Improv comedians Colin Mochrie and Brad Sherwood — veterans of the popular television show “Whose Line Is It Anyway?” — perform together Sept. 10-11 at John Ascuaga’s Nugget.
Sherwood, a member of the television show and the Improv All Stars, thinks his job is the best of all worlds. Especially for a guy like him.
“I was always just the class clown, a slacker,” Sherwood said in a recent interview with the Reno Gazette-Journal. “This is like the closest thing to a slacker job. I mean, really, we don’t even have to memorize lines like all those hard-working actors. I’ve finally turned all that useless cutup ability into something marketable.”
Everyone is an improviser, Sherwood said.
“Improv is really just a funny version of what you do in your everyday life,” he said. “When you drive in your car, you improv. We all do it all the time. We’re constantly improvising. We’re dealing with the unknown so that it becomes known.”

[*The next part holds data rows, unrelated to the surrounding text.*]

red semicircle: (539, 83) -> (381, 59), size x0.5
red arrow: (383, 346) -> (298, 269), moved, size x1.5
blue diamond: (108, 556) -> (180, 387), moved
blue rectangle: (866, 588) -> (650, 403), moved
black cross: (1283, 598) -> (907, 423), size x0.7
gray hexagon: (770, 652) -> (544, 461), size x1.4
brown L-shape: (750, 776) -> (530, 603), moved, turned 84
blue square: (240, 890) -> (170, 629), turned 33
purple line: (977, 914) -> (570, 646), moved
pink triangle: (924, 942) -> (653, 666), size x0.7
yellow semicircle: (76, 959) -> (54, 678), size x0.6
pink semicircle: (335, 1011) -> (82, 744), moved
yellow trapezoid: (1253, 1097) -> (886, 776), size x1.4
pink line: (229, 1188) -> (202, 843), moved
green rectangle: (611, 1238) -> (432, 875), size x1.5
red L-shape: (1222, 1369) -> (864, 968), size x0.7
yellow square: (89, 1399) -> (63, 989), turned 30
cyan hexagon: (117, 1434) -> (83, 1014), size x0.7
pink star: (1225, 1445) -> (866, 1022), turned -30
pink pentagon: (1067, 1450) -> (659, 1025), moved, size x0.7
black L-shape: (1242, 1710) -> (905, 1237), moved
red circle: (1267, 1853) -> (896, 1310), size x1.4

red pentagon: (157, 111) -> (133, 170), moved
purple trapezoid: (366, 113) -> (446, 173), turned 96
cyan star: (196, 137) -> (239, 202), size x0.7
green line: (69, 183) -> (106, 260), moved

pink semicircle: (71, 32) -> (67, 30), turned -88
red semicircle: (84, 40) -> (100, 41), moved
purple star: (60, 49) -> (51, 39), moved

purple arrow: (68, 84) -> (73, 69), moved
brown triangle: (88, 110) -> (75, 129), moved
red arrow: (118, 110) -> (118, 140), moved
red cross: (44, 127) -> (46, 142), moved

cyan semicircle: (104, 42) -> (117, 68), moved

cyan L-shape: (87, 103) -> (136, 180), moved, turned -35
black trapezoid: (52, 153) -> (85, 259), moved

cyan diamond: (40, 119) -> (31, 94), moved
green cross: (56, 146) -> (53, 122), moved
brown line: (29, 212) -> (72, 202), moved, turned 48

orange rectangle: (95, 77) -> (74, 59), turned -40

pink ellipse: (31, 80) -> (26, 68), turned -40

But not everyone gets paid to improvise. So what qualities does one need to have to be a successful improvisational comedian?
“I think you have to be good at observing the entire world and the minutia of trivia,” Sherwood said. “If you’re a really good Pictionary and Trivial Pursuit player, you already have the makings at what makes you good at improv.”
One bonus to being an improv comedian is it is almost impossible to make a mistake.
“By the very nature of it, there is no right answer,” Sherwood said. “Because you’re making it up, there is no pre-ordained sequence of events that say, ‘This is the way it should be.’ We sort of fly in the dark from the beginning to the end. There is no defined trail, so technically, there are no wrong turns.
“I mean, you’re taking a wrong turn if the audience gets mad, starts booing you and gets up and leaves,” he said. “But if they are laughing at you, it doesn’t matter what you said.”
Sherwood also is a regular performer on the British version of “Whose Line” He appeared on the live episodes of “The Drew Carey Show” and “The Tonight Show with Jay Leno.” His past credits include a season on “L.A. Law” and as the host of “The New Dating Game.”
Mochrie is an alumnus of Toronto’s Second City, a training ground for other comedians such as Dan Aykroyd, Gilda Radner, Mike Meyers and Martin Short. He appeared for nine years on the British version of “Whose Line” and every season of the American one. He portrayed Eugene on “The Drew Carey Show.” He is involved in several Canadian television shows, and he appeared in the film “Lucky Numbers” with John Travolta and Lisa Kudrow.
Mochrie realized his talent for comedy when he was a shy teenager growing up in Vancouver.
“ I tried out for a school play on a dare, and when I got my first laugh, it was like a drug,” he said in a recent interview with the Northeast Times. “I came out of my shell a little and was more accepted by my peers. And that was that.”
He then went to theater school and began acting on the stage. He spent part of his early career in improvisational theater, performing in four productions and later directing three seasons with the National Touring Company.
He had his first audition for “Whose Line” when it was in its second year on the cable network Comedy Central, but did not receive the part. Never one to be easily discouraged, he re-auditioned two years later and became one of the stars of the show, following it from cable to primetime on ABC.